Test 1: Capital is correctly returned by the Agent
def test_capital_finder_agent_when_capital_found(swarm_wrapper):
"""Test the capital finder agent when the capital is found."""
agent = create_agent()
messages = [{"role": "user", "content": "What is the capital of France?"}]
response = swarm_wrapper.run(
agent=agent,
messages=messages,
)
trace = SwarmWrapper.to_invariant_trace(response)
with trace.as_context():
get_capital_tool_calls = trace.tool_calls(name="get_capital")
assert_true(F.len(get_capital_tool_calls) == 1)
assert_equals(
"France", get_capital_tool_calls[0]["function"]["arguments"]["country_name"]
)
assert_true(trace.messages(-1)["content"].contains("paris"))
We first use the tool_calls()
method to retrieve all tool calls where the name is get_capital
. Then, we assert that there is exactly one such tool call. We also assert that the argument country_name
passed to the tool call is France
. Additionally, we verify that the last message contains Paris
, our desired answer.
Test 2: Capital is not found by the Agent
def test_capital_finder_agent_when_capital_not_found(swarm_wrapper):
"""Test the capital finder agent when the capital is not found."""
agent = create_agent()
messages = [{"role": "user", "content": "What is the capital of Spain?"}]
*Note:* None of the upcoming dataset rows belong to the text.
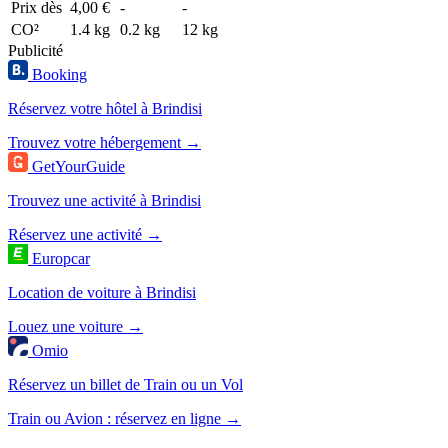
Prix dès
4,00 €
-
-
CO²
1.4 kg
0.2 kg
12 kg
Publicité
Booking
Réservez votre hôtel à Brindisi
Trouvez votre hébergement →
GetYourGuide
Trouvez une activité à Brindisi
Réservez une activité →
Europcar
Location de voiture à Brindisi
Louez une voiture →
Omio
Réservez un billet de Train ou un Vol
Train ou Avion : réservez en ligne →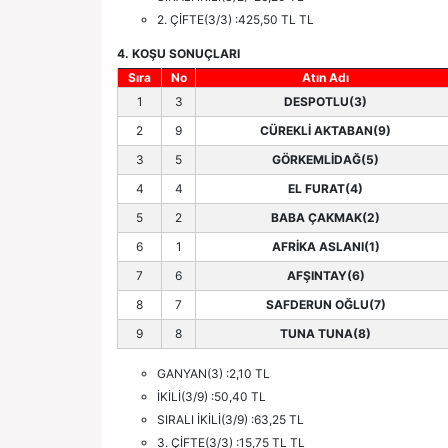
2. ÇİFTE(3/3) :425,50 TL TL
4. KOŞU SONUÇLARI
Sıra
No
Atın Adı
1
3
DESPOTLU(3)
2
9
CÜREKLİ AKTABAN(9)
3
5
GÖRKEMLİDAĞ(5)
4
4
EL FURAT(4)
5
2
BABA ÇAKMAK(2)
6
1
AFRİKA ASLANI(1)
7
6
AFŞINTAY(6)
8
7
SAFDERUN OĞLU(7)
9
8
TUNA TUNA(8)
GANYAN(3) :2,10 TL
İKİLİ(3/9) :50,40 TL
SIRALI İKİLİ(3/9) :63,25 TL
3. ÇİFTE(3/3) :15,75 TL TL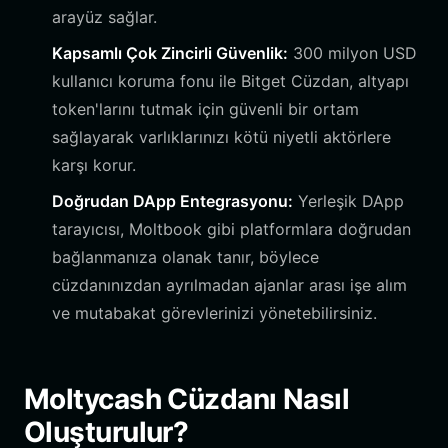
arayüz sağlar.
Kapsamlı Çok Zincirli Güvenlik:
300 milyon USD
kullanıcı koruma fonu ile Bitget Cüzdan, altyapı
token'larını tutmak için güvenli bir ortam
sağlayarak varlıklarınızı kötü niyetli aktörlere
karşı korur.
Doğrudan DApp Entegrasyonu:
Yerleşik DApp
tarayıcısı, Moltbook gibi platformlara doğrudan
bağlanmanıza olanak tanır, böylece
cüzdanınızdan ayrılmadan ajanlar arası işe alım
ve mutabakat görevlerinizi yönetebilirsiniz.
Moltycash Cüzdanı Nasıl
Oluşturulur?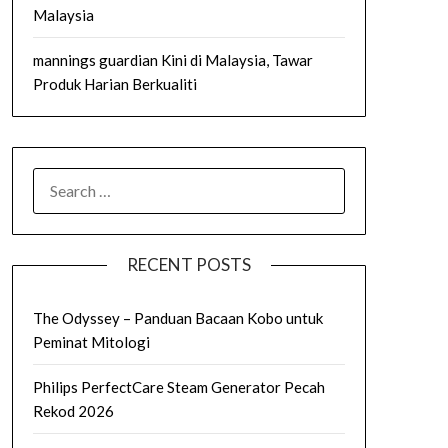
Malaysia
mannings guardian Kini di Malaysia, Tawar
Produk Harian Berkualiti
SEARCH
FOR:
RECENT POSTS
The Odyssey – Panduan Bacaan Kobo untuk
Peminat Mitologi
Philips PerfectCare Steam Generator Pecah
Rekod 2026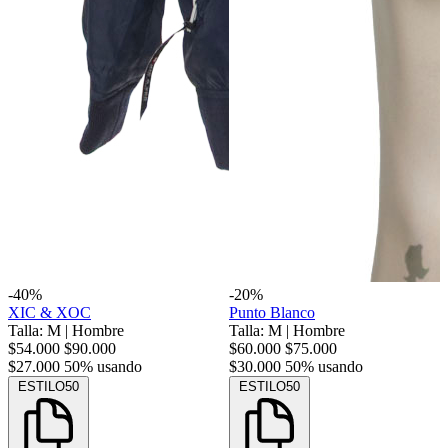
-40%
-20%
XIC & XOC
Punto Blanco
Talla: M
|
Hombre
Talla: M
|
Hombre
$54.000
$90.000
$60.000
$75.000
$27.000
50% usando
$30.000
50% usando
ESTILO50
ESTILO50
response = swarm_wrapper.run(
agent=agent,
messages=messages,
)
trace = SwarmWrapper.to_invariant_trace(response)
with trace.as_context():
get_capital_tool_calls = trace.tool_calls(name="get_capital")
assert_true(F.len(get_capital_tool_calls) == 1)
assert_equals(
"Spain", get_capital_tool_calls[0]["function"]["arguments"]["country_name"]
)
tool_outputs = trace.tool_outputs(tool_name="get_capital")
assert_true(F.len(tool_outputs) == 1)
assert_true(tool_outputs[0]["content"].contains("not_found"))
assert_false(trace.messages(-1)["content"].contains("Madrid"))
We use the tool_calls()
method to retrieve all calls with the name get_capital
, asserting that there is exactly one such call and that the argument country_name
is Spain
.
Next, we use the tool_outputs()
method to check the outputs for get_capital
calls, confirming that the call returned not_found
, as the agent's local dictionary of country-to-capital mappings does not include Spain
.
Finally, we verify that the last message does not contain Madrid
, consistent with the absence of Spain
in the agent's limited mapping.
Conclusion
We have seen how to to write unit tests for specific test cases when building an agent with the Swarm framework.